> **Work to be completed**
Images are to be excluded, and the rest of the data repeated exactly.

Extracted page text data:
========================================
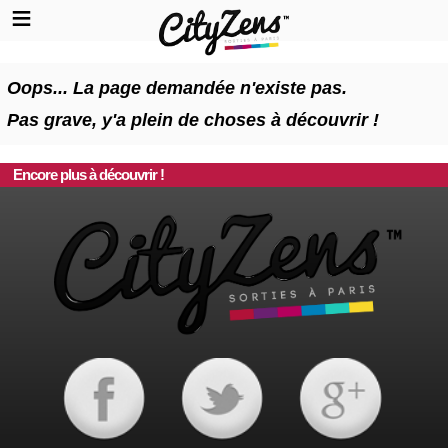
Oops... La page demandée n'existe pas.
Pas grave, y'a plein de choses à découvrir !
Encore plus à découvrir !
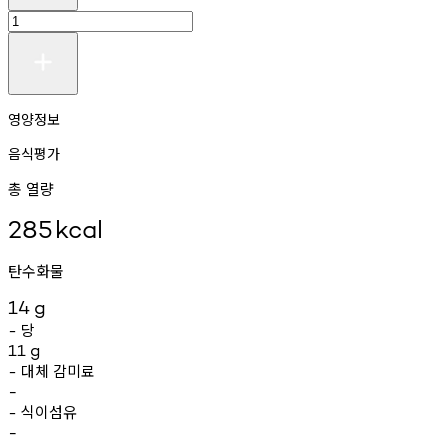
영양정보
음식평가
총 열량
285
kcal
탄수화물
14
g
당
-
11
g
대체
감미료
-
-
식이섬유
-
-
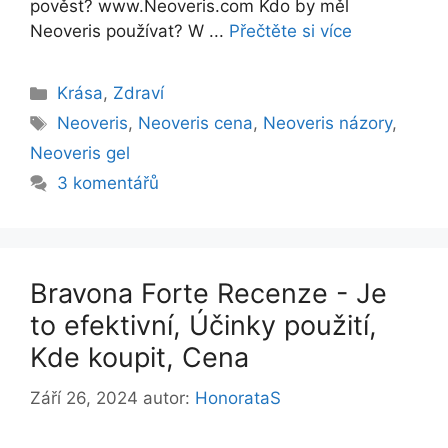
pověst? www.Neoveris.com Kdo by měl
Neoveris používat? W ...
Přečtěte si více
Rubriky
Krása
,
Zdraví
Štítky
Neoveris
,
Neoveris cena
,
Neoveris názory
,
Neoveris gel
3 komentářů
Bravona Forte Recenze - Je
to efektivní, Účinky použití,
Kde koupit, Cena
Září 26, 2024
autor:
HonorataS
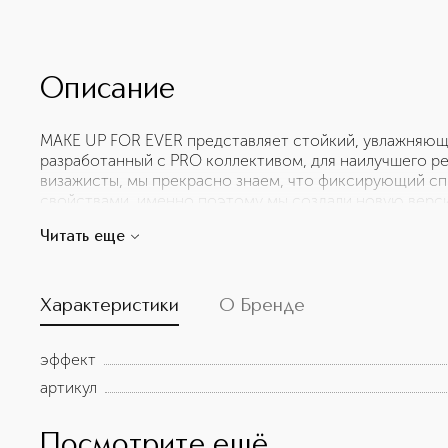
Описание
MAKE UP FOR EVER представляет стойкий, увлажняющ
разработанный с PRO коллективом, для наилучшего ре
визажисты, мы прекрасно знаем, что фиксирующий сп
свойствами, именно поэтому мы создали новую верси
увлажняет, выравнивает, закрепляет и освежает макия
Читать еще
ощути его силу! MIST & FIX фиксируют макияж на 24 ч
сухой коже. Улучшенная формула увлажняет, придает 
распыления дозатор обеспечивает однородное нанес
состоит из натуральных ингредиентов, а его упаковк
Характеристики
О Бренде
эффект
артикул
Посмотрите ещё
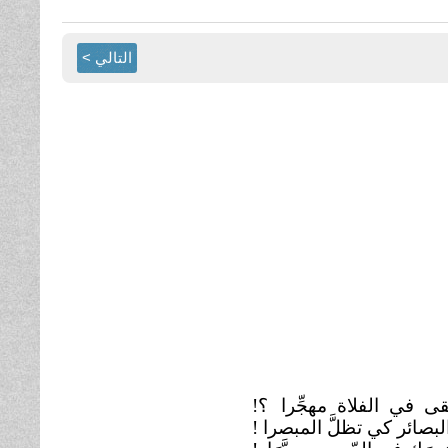
التالي >
بقى في الفلاة مهجِّرا
؟!
لبصائر كي تظلَّ المبصرا !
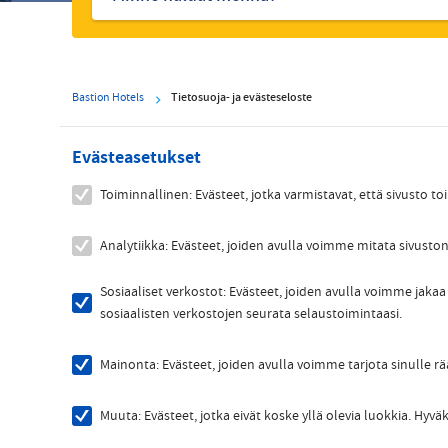
Bastion Hotels
Tietosuoja- ja evästeseloste
Evästeasetukset
Toiminnallinen: Evästeet, jotka varmistavat, että sivusto toi
Analytiikka: Evästeet, joiden avulla voimme mitata sivuston
Sosiaaliset verkostot: Evästeet, joiden avulla voimme jakaa 
sosiaalisten verkostojen seurata selaustoimintaasi.
Mainonta: Evästeet, joiden avulla voimme tarjota sinulle r
Muuta: Evästeet, jotka eivät koske yllä olevia luokkia. Hy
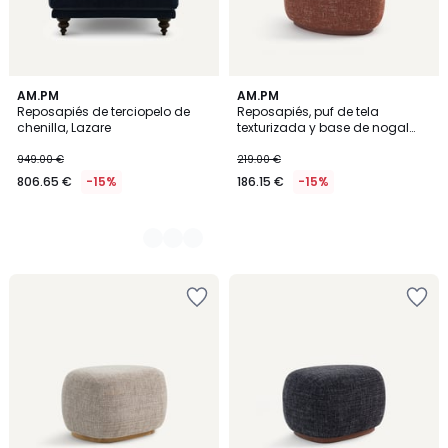
8
AM.PM
AM.PM
Reposapiés de terciopelo de
Reposapiés, puf de tela
Colores
chenilla, Lazare
texturizada y base de nogal
macizo, JERRY
949.00 €
219.00 €
806.65 €
-15%
186.15 €
-15%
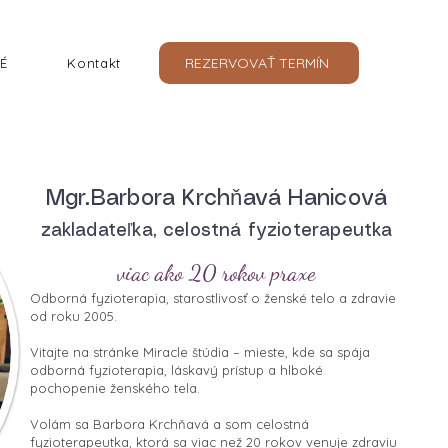
REZERVOVAŤ TERMÍN
É
Kontakt
Mgr.Barbora Krchňavá Hanicová
zakladateľka, celostná fyzioterapeutka
viac ako 20 rokov praxe
Odborná fyzioterapia, starostlivosť o ženské telo a zdravie
od roku 2005.
Vitajte na stránke Miracle štúdia – mieste, kde sa spája
odborná fyzioterapia, láskavý prístup a hlboké
pochopenie ženského tela.
Volám sa Barbora Krchňavá a som celostná
fyzioterapeutka, ktorá sa viac než 20 rokov venuje zdraviu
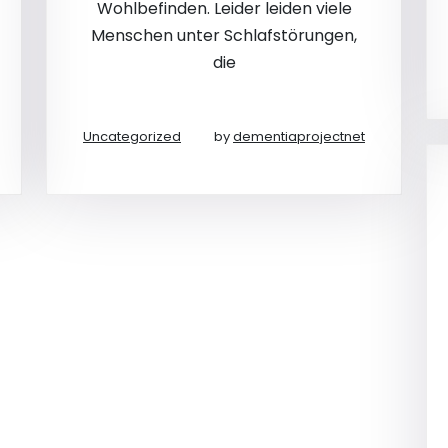
Wohlbefinden. Leider leiden viele
Menschen unter Schlafstörungen,
die
Uncategorized
by
dementiaprojectnet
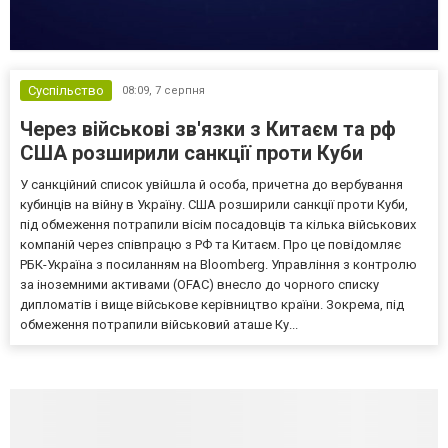
Суспільство
08:09,
7 серпня
Через військові зв'язки з Китаєм та рф
США розширили санкції проти Куби
У санкційний список увійшла й особа, причетна до вербування
кубинців на війну в Україну. США розширили санкції проти Куби,
під обмеження потрапили вісім посадовців та кілька військових
компаній через співпрацю з РФ та Китаєм. Про це повідомляє
РБК-Україна з посиланням на Bloomberg. Управління з контролю
за іноземними активами (OFAC) внесло до чорного списку
дипломатів і вище військове керівництво країни. Зокрема, під
обмеження потрапили військовий аташе Ку...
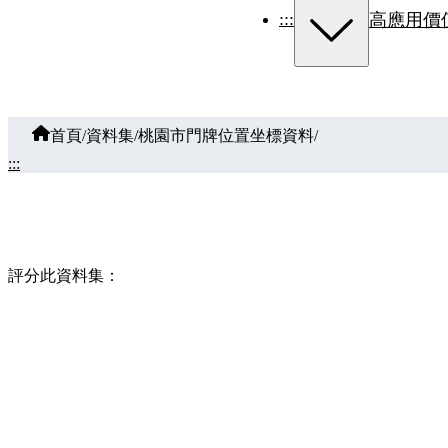
:::
高應用價
首頁
/
資料集
/
桃園市門牌位置坐標資料
/
:::
評分此資料集：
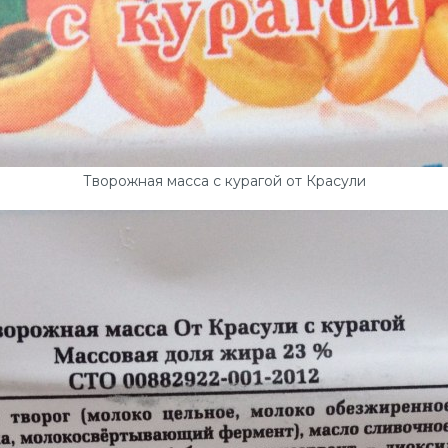
Творожная масса с курагой от Красули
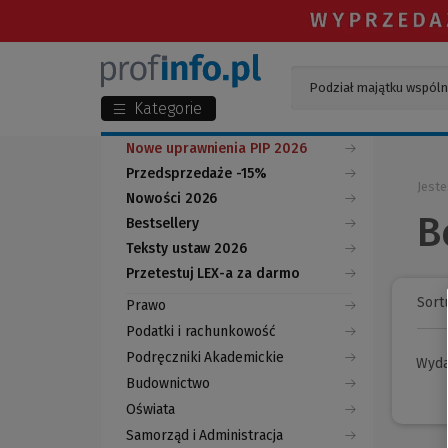
Kategorie
Nowe uprawnienia PIP 2026
Przedsprzedaże -15%
Jeste
Nowości 2026
B
Bestsellery
Teksty ustaw 2026
Przetestuj LEX-a za darmo
(Nowe
(Link
okno)
do
Sortu
Prawo
innej
strony)
Podatki i rachunkowość
Podręczniki Akademickie
Wyd
Budownictwo
Oświata
Samorząd i Administracja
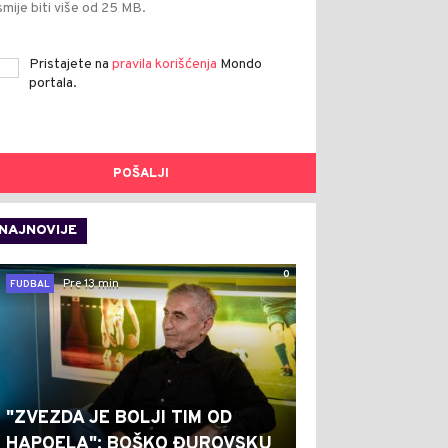
smije biti više od 25 MB.
Pristajete na
pravila korišćenja
Mondo
portala.
POŠALJI
NAJNOVIJE
0
Pre 13 min
FUDBAL
"ZVEZDA JE BOLJI TIM OD
HAPOELA": BOŠKO ĐUROVSKU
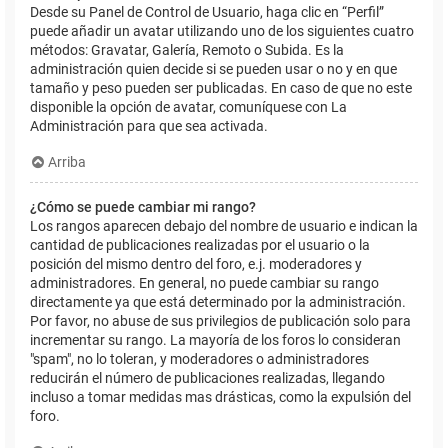
Desde su Panel de Control de Usuario, haga clic en “Perfil”
puede añadir un avatar utilizando uno de los siguientes cuatro
métodos: Gravatar, Galería, Remoto o Subida. Es la
administración quien decide si se pueden usar o no y en que
tamaño y peso pueden ser publicadas. En caso de que no este
disponible la opción de avatar, comuníquese con La
Administración para que sea activada.
Arriba
¿Cómo se puede cambiar mi rango?
Los rangos aparecen debajo del nombre de usuario e indican la
cantidad de publicaciones realizadas por el usuario o la
posición del mismo dentro del foro, e.j. moderadores y
administradores. En general, no puede cambiar su rango
directamente ya que está determinado por la administración.
Por favor, no abuse de sus privilegios de publicación solo para
incrementar su rango. La mayoría de los foros lo consideran
"spam", no lo toleran, y moderadores o administradores
reducirán el número de publicaciones realizadas, llegando
incluso a tomar medidas mas drásticas, como la expulsión del
foro.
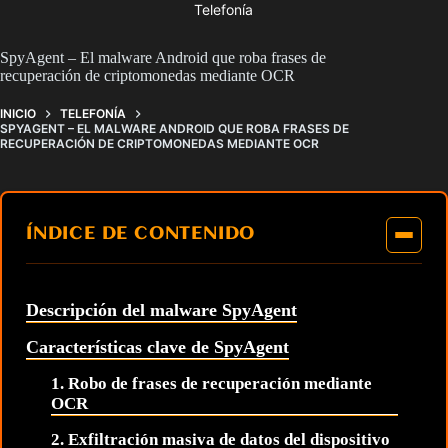
Telefonía
SpyAgent – El malware Android que roba frases de
recuperación de criptomonedas mediante OCR
INICIO
TELEFONÍA
SPYAGENT – EL MALWARE ANDROID QUE ROBA FRASES DE
RECUPERACIÓN DE CRIPTOMONEDAS MEDIANTE OCR
ÍNDICE DE CONTENIDO
Descripción del malware SpyAgent
Características clave de SpyAgent
1. Robo de frases de recuperación mediante
OCR
2. Exfiltración masiva de datos del dispositivo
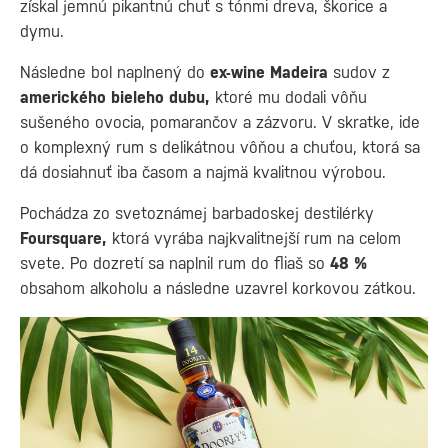
získal jemnú pikantnú chuť s tónmi dreva, škorice a
dymu.
Následne bol naplnený do
ex-wine Madeira
sudov z
amerického bieleho dubu,
ktoré mu dodali vôňu
sušeného ovocia, pomarančov a zázvoru. V skratke, ide
o komplexný rum s delikátnou vôňou a chuťou, ktorá sa
dá dosiahnuť iba časom a najmä kvalitnou výrobou.
Pochádza zo svetoznámej barbadoskej destilérky
Foursquare,
ktorá vyrába najkvalitnejší rum na celom
svete. Po dozretí sa naplnil rum do fliaš so
48 %
obsahom alkoholu a následne uzavrel korkovou zátkou.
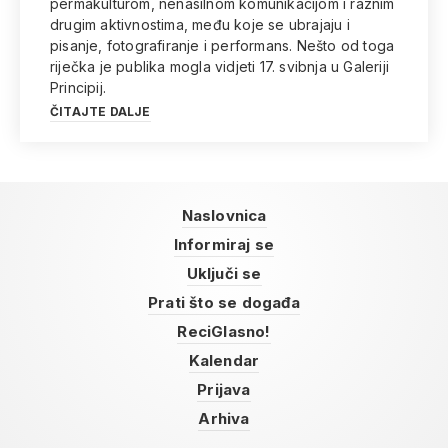
permakulturom, nenasilnom komunikacijom i raznim
drugim aktivnostima, među koje se ubrajaju i
pisanje, fotografiranje i performans. Nešto od toga
riječka je publika mogla vidjeti 17. svibnja u Galeriji
Principij.
ČITAJTE DALJE
Naslovnica
Informiraj se
Uključi se
Prati što se događa
ReciGlasno!
Kalendar
Prijava
Arhiva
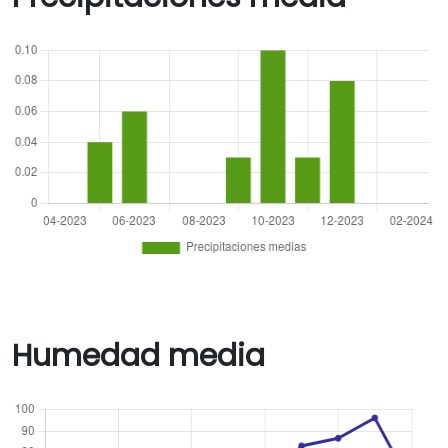
Humedad media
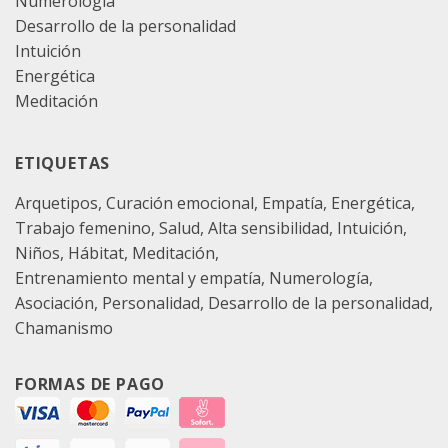
Numerología
Desarrollo de la personalidad
Intuición
Energética
Meditación
ETIQUETAS
Arquetipos
Curación emocional
Empatía
Energética
Trabajo femenino
Salud
Alta sensibilidad
Intuición
Niños
Hábitat
Meditación
Entrenamiento mental y empatía
Numerología
Asociación
Personalidad
Desarrollo de la personalidad
Chamanismo
FORMAS DE PAGO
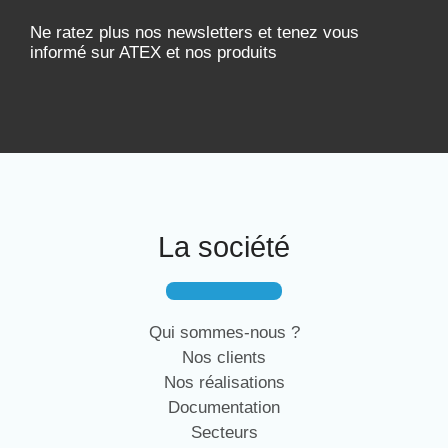
Ne ratez plus nos newsletters et tenez vous
informé sur ATEX et nos produits
La société
Qui sommes-nous ?
Nos clients
Nos réalisations
Documentation
Secteurs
========================================
> **Completed task**
Oops... La page demandée n'existe pas.
Pas grave, y'a plein de choses à découvrir !
Encore plus à découvrir !
영양정보
음식평가
총 열량
285
kcal
탄수화물
14
g
당
-
11
g
대체
감미료
-
-
식이섬유
-
-
pověst? www.Neoveris.com Kdo by měl
Neoveris používat? W ...
Přečtěte si více
Rubriky
Krása
,
Zdraví
Štítky
Neoveris
,
Neoveris cena
,
Neoveris názory
,
Neoveris gel
3 komentářů
Bravona Forte Recenze - Je
to efektivní, Účinky použití,
Kde koupit, Cena
Září 26, 2024
autor:
HonorataS
Описание
MAKE UP FOR EVER представляет стойкий, увлажняющ
разработанный с PRO коллективом, для наилучшего ре
визажисты, мы прекрасно знаем, что фиксирующий сп
свойствами, именно поэтому мы создали новую верси
увлажняет, выравнивает, закрепляет и освежает макия
Читать еще
ощути его силу! MIST & FIX фиксируют макияж на 24 ч
сухой коже. Улучшенная формула увлажняет, придает 
распыления дозатор обеспечивает однородное нанес
состоит из натуральных ингредиентов, а его упаковк
Характеристики
О Бренде
эффект
артикул
Посмотрите ещё
التالي >
بقى في الفلاة مهجِّرا
؟!
لبصائر كي تظلَّ المبصرا !
Bastion Hotels
Tietosuoja- ja evästeseloste
Evästeasetukset
Toiminnallinen: Evästeet, jotka varmistavat, että sivusto toi
Analytiikka: Evästeet, joiden avulla voimme mitata sivuston
Sosiaaliset verkostot: Evästeet, joiden avulla voimme jakaa 
sosiaalisten verkostojen seurata selaustoimintaasi.
Mainonta: Evästeet, joiden avulla voimme tarjota sinulle r
Muuta: Evästeet, jotka eivät koske yllä olevia luokkia. Hy
8
AM.PM
AM.PM
Reposapiés de terciopelo de
Reposapiés, puf de tela
Colores
chenilla, Lazare
texturizada y base de nogal
macizo, JERRY
949.00 €
219.00 €
806.65 €
-15%
186.15 €
-15%
REZERVOVAŤ TERMÍN
É
Kontakt
Mgr.Barbora Krchňavá Hanicová
zakladateľka, celostná fyzioterapeutka
viac ako 20 rokov praxe
Odborná fyzioterapia, starostlivosť o ženské telo a zdravie
od roku 2005.
Vitajte na stránke Miracle štúdia – mieste, kde sa spája
odborná fyzioterapia, láskavý prístup a hlboké
pochopenie ženského tela.
Volám sa Barbora Krchňavá a som celostná
fyzioterapeutka, ktorá sa viac než 20 rokov venuje zdraviu
Wohlbefinden. Leider leiden viele
Menschen unter Schlafstörungen,
die
Uncategorized
by
dementiaprojectnet
Суспільство
08:09,
7 серпня
Через військові зв'язки з Китаєм та рф
США розширили санкції проти Куби
У санкційний список увійшла й особа, причетна до вербування
кубинців на війну в Україну. США розширили санкції проти Куби,
під обмеження потрапили вісім посадовців та кілька військових
компаній через співпрацю з РФ та Китаєм. Про це повідомляє
РБК-Україна з посиланням на Bloomberg. Управління з контролю
за іноземними активами (OFAC) внесло до чорного списку
дипломатів і вище військове керівництво країни. Зокрема, під
обмеження потрапили військовий аташе Ку...
:::
高應用價
首頁
/
資料集
/
桃園市門牌位置坐標資料
/
:::
評分此資料集：
Творожная масса с курагой от Красули
Kategorie
Nowe uprawnienia PIP 2026
Przedsprzedaże -15%
Jeste
Nowości 2026
B
Bestsellery
Teksty ustaw 2026
Przetestuj LEX-a za darmo
(Nowe
(Link
okno)
do
Sortu
Prawo
innej
strony)
Podatki i rachunkowość
Podręczniki Akademickie
Wyd
Budownictwo
Oświata
Samorząd i Administracja
smije biti više od 25 MB.
Pristajete na
pravila korišćenja
Mondo
portala.
POŠALJI
NAJNOVIJE
0
Pre 13 min
FUDBAL
"ZVEZDA JE BOLJI TIM OD
HAPOELA": BOŠKO ĐUROVSKU
Desde su Panel de Control de Usuario, haga clic en “Perfil”
puede añadir un avatar utilizando uno de los siguientes cuatro
métodos: Gravatar, Galería, Remoto o Subida. Es la
administración quien decide si se pueden usar o no y en que
tamaño y peso pueden ser publicadas. En caso de que no este
disponible la opción de avatar, comuníquese con La
Administración para que sea activada.
Arriba
¿Cómo se puede cambiar mi rango?
Los rangos aparecen debajo del nombre de usuario e indican la
cantidad de publicaciones realizadas por el usuario o la
posición del mismo dentro del foro, e.j. moderadores y
administradores. En general, no puede cambiar su rango
directamente ya que está determinado por la administración.
Por favor, no abuse de sus privilegios de publicación solo para
incrementar su rango. La mayoría de los foros lo consideran
"spam", no lo toleran, y moderadores o administradores
reducirán el número de publicaciones realizadas, llegando
incluso a tomar medidas mas drásticas, como la expulsión del
foro.
Telefonía
SpyAgent – El malware Android que roba frases de
recuperación de criptomonedas mediante OCR
INICIO
TELEFONÍA
SPYAGENT – EL MALWARE ANDROID QUE ROBA FRASES DE
RECUPERACIÓN DE CRIPTOMONEDAS MEDIANTE OCR
ÍNDICE DE CONTENIDO
Descripción del malware SpyAgent
Características clave de SpyAgent
1. Robo de frases de recuperación mediante
OCR
2. Exfiltración masiva de datos del dispositivo
získal jemnú pikantnú chuť s tónmi dreva, škorice a
dymu.
Následne bol naplnený do
ex-wine Madeira
sudov z
amerického bieleho dubu,
ktoré mu dodali vôňu
sušeného ovocia, pomarančov a zázvoru. V skratke, ide
o komplexný rum s delikátnou vôňou a chuťou, ktorá sa
dá dosiahnuť iba časom a najmä kvalitnou výrobou.
Pochádza zo svetoznámej barbadoskej destilérky
Foursquare,
ktorá vyrába najkvalitnejší rum na celom
svete. Po dozretí sa naplnil rum do fliaš so
48 %
obsahom alkoholu a následne uzavrel korkovou zátkou.
permakulturom, nenasilnom komunikacijom i raznim
drugim aktivnostima, među koje se ubrajaju i
pisanje, fotografiranje i performans. Nešto od toga
riječka je publika mogla vidjeti 17. svibnja u Galeriji
Principij.
ČITAJTE DALJE
Naslovnica
Informiraj se
Uključi se
Prati što se događa
ReciGlasno!
Kalendar
Prijava
Arhiva
Humedad media
Numerología
Desarrollo de la personalidad
Intuición
Energética
Meditación
ETIQUETAS
Arquetipos
Curación emocional
Empatía
Energética
Trabajo femenino
Salud
Alta sensibilidad
Intuición
Niños
Hábitat
Meditación
Entrenamiento mental y empatía
Numerología
Asociación
Personalidad
Desarrollo de la personalidad
Chamanismo
FORMAS DE PAGO
Ne ratez plus nos newsletters et tenez vous
informé sur ATEX et nos produits
La société
Qui sommes-nous ?
Nos clients
Nos réalisations
Documentation
Secteurs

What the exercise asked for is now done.